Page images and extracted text
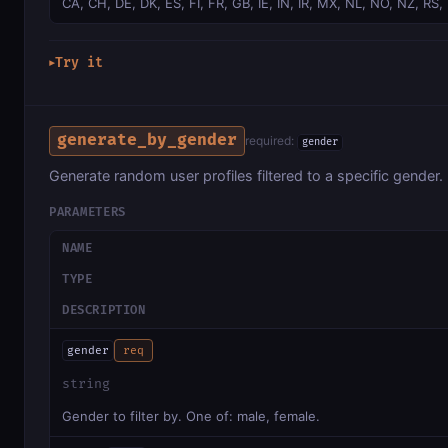
CA, CH, DE, DK, ES, FI, FR, GB, IE, IN, IR, MX, NL, NO, NZ, RS,
Try it
▶
generate_by_gender
required:
gender
Generate random user profiles filtered to a specific gender.
PARAMETERS
NAME
TYPE
DESCRIPTION
gender
req
string
Gender to filter by. One of: male, female.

## Problem
With the pictures left out, output all the entries exactly.

## Solution to this exercise
CA, CH, DE, DK, ES, FI, FR, GB, IE, IN, IR, MX, NL, NO, NZ, RS,
Try it
▶
generate_by_gender
required:
gender
Generate random user profiles filtered to a specific gender.
PARAMETERS
NAME
TYPE
DESCRIPTION
gender
req
string
Gender to filter by. One of: male, female.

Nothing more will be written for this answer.